Records from a data source:
<<<<

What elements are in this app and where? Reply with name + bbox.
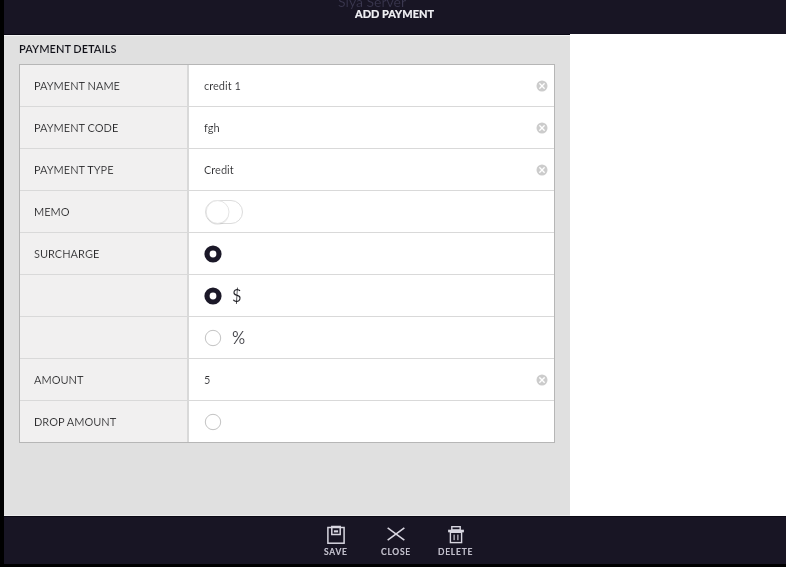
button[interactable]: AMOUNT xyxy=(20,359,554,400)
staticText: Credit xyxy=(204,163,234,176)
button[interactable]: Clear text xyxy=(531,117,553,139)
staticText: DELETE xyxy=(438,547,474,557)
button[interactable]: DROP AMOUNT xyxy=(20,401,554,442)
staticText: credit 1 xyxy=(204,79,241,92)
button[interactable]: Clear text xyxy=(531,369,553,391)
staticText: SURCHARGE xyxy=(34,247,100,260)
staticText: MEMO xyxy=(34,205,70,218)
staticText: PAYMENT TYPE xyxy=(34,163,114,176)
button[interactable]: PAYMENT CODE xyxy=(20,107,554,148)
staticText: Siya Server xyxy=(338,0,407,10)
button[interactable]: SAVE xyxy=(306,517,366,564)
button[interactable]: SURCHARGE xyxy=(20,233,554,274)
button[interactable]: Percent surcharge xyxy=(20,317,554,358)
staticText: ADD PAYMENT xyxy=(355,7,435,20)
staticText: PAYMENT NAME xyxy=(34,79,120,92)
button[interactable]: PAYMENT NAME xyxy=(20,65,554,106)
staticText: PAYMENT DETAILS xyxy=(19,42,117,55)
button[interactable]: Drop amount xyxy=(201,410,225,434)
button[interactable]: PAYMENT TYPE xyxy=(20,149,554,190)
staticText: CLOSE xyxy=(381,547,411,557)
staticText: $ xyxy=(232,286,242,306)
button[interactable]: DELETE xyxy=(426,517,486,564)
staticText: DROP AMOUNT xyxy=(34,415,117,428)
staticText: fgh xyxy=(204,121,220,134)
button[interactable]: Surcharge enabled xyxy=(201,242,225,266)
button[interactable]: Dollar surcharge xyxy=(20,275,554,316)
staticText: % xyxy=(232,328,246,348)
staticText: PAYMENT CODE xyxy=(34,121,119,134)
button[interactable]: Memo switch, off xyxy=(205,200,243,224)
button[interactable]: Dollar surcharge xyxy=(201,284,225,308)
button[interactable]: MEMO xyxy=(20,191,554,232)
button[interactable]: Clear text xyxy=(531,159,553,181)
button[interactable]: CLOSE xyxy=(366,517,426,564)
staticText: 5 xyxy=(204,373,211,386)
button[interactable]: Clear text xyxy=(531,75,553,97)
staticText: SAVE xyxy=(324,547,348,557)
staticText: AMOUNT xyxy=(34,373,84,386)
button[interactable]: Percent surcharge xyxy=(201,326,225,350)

>>>>
<<<<

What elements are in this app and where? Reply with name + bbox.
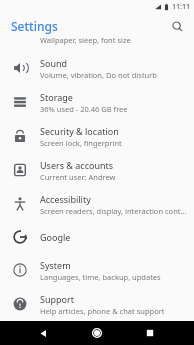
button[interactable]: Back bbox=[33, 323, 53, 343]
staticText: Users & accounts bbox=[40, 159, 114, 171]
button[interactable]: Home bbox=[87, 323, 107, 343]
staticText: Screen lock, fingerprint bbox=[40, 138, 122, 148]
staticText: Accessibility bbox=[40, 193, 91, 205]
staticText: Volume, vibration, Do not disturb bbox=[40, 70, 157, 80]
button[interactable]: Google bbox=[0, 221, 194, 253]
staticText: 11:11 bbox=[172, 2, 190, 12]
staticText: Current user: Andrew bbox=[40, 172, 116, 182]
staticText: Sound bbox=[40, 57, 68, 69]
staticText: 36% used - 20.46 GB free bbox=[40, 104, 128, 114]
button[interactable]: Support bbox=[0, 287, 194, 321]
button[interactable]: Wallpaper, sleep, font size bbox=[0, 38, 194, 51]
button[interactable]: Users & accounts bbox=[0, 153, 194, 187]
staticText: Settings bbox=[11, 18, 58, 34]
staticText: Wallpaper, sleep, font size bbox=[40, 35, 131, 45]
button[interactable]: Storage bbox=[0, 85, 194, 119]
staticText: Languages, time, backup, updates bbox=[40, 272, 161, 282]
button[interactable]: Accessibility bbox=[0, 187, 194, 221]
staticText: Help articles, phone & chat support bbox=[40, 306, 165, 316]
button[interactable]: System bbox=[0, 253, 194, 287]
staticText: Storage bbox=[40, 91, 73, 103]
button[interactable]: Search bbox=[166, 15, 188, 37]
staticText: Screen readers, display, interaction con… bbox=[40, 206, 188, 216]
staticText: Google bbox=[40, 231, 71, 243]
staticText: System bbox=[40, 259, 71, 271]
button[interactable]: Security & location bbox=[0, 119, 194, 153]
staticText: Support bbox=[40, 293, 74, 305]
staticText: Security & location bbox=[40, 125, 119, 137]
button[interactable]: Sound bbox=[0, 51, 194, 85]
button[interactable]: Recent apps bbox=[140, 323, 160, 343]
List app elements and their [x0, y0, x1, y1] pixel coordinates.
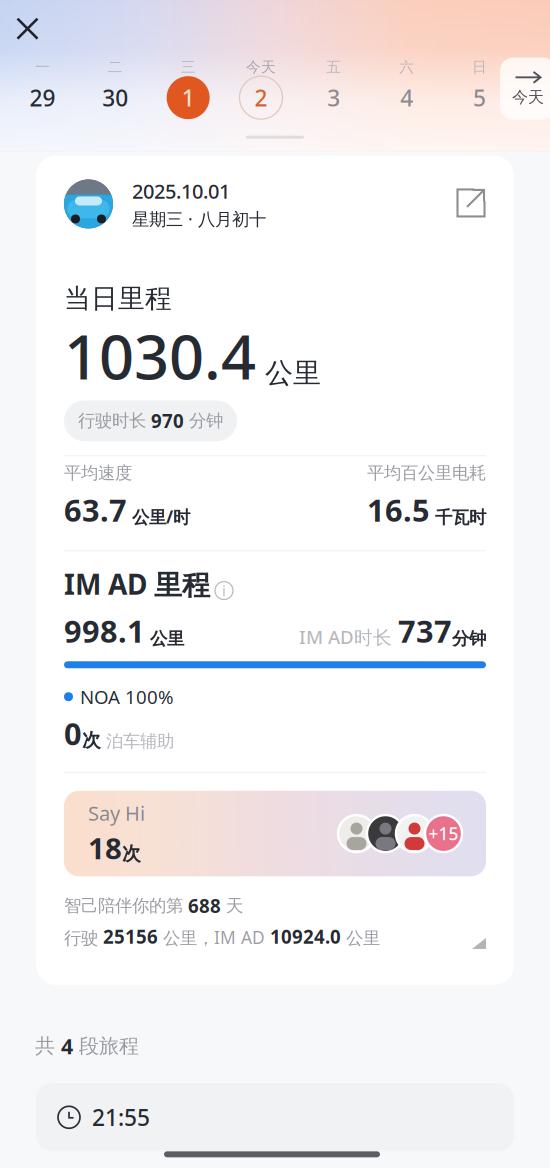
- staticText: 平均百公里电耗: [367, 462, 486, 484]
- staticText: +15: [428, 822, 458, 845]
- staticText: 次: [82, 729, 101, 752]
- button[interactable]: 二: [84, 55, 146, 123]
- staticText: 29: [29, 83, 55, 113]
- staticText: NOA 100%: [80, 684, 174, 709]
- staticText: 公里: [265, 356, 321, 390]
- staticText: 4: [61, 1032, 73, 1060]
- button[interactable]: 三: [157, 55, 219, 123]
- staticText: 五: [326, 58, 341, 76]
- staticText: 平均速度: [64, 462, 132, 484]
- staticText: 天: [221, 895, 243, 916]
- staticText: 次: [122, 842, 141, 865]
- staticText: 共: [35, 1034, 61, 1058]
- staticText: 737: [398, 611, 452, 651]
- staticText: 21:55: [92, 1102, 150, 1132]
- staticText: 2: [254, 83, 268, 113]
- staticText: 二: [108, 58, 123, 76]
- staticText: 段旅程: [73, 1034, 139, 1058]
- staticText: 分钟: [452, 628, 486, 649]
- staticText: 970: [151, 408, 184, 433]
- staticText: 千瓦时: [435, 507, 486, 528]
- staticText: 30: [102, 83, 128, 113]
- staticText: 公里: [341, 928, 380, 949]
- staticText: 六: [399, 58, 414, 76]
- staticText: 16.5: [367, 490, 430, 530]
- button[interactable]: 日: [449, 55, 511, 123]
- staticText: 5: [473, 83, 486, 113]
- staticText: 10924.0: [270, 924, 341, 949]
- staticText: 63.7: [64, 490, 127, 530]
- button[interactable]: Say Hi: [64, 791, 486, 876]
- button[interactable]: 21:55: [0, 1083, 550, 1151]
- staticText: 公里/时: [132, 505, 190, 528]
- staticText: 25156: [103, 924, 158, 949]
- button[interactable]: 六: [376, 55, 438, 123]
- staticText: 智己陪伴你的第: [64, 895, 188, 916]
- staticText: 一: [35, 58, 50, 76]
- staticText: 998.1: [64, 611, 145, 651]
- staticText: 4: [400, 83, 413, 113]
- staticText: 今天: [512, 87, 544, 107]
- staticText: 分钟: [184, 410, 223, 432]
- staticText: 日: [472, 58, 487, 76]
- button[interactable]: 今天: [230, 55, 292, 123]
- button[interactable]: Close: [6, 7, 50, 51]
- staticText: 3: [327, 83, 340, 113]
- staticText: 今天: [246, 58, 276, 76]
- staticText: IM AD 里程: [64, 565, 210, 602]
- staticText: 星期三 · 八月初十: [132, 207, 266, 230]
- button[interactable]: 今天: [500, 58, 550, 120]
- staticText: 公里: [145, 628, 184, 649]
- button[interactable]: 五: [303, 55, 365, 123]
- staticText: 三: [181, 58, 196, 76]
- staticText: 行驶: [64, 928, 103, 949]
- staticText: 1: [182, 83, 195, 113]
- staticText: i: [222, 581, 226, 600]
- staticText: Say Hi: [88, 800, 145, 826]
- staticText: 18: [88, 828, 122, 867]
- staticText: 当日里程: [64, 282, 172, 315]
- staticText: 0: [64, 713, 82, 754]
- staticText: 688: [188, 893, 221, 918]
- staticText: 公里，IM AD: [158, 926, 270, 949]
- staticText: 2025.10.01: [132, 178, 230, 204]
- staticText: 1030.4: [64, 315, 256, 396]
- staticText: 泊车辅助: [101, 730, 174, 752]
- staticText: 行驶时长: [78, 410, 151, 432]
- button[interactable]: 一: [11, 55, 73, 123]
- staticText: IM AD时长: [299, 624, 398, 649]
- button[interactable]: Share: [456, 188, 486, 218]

>>>>
<<<<

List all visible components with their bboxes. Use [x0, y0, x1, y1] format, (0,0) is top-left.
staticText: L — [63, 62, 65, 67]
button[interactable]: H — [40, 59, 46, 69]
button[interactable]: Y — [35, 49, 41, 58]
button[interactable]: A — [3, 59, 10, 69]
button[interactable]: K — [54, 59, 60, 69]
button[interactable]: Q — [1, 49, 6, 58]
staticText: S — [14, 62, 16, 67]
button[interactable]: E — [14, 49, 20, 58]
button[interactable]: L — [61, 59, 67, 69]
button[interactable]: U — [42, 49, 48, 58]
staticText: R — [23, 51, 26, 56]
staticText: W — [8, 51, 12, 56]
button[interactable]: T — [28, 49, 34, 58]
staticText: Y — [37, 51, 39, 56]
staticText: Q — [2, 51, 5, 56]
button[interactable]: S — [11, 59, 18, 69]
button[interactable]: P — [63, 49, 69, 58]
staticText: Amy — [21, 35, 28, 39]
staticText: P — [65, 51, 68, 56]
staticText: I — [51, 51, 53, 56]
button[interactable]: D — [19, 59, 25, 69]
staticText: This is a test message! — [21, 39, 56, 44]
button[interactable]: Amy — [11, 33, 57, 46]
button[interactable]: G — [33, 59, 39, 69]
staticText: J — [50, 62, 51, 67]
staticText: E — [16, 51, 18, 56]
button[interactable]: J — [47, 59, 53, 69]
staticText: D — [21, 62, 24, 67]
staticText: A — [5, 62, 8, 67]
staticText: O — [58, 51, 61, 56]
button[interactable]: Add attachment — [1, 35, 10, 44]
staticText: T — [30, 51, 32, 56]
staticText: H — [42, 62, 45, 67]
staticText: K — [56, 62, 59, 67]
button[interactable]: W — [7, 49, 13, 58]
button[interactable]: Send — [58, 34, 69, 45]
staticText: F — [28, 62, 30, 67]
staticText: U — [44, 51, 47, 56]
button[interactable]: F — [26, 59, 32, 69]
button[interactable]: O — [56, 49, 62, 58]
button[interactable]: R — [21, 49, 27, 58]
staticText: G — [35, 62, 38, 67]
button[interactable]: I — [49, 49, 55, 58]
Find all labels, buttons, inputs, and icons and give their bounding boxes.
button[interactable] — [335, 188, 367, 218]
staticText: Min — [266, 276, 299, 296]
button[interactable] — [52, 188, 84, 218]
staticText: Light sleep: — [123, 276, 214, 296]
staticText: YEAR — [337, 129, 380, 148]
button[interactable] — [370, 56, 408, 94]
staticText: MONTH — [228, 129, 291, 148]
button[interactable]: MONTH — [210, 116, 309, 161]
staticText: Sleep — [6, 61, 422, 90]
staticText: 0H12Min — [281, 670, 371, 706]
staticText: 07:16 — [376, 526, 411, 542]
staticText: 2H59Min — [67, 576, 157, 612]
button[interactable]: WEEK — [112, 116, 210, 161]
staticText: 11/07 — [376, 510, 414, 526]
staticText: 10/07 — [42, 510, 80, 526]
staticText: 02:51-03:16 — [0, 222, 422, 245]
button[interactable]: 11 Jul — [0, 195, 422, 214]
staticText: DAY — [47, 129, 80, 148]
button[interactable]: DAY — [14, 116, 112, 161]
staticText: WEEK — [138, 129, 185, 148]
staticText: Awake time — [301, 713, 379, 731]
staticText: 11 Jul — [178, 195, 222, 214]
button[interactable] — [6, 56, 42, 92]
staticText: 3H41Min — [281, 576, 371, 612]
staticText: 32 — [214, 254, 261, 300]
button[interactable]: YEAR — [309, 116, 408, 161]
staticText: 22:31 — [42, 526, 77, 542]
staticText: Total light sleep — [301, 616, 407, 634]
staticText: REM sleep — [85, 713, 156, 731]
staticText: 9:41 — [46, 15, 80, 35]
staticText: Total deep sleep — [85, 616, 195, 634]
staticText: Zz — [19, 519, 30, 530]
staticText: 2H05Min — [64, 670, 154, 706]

>>>>

▶ Problem details:
In the entries above, find each line with the word "CODE" and return it.

▶ Result:
button[interactable]: PAYMENT CODE xyxy=(20,107,554,148)
staticText: PAYMENT CODE xyxy=(34,121,119,134)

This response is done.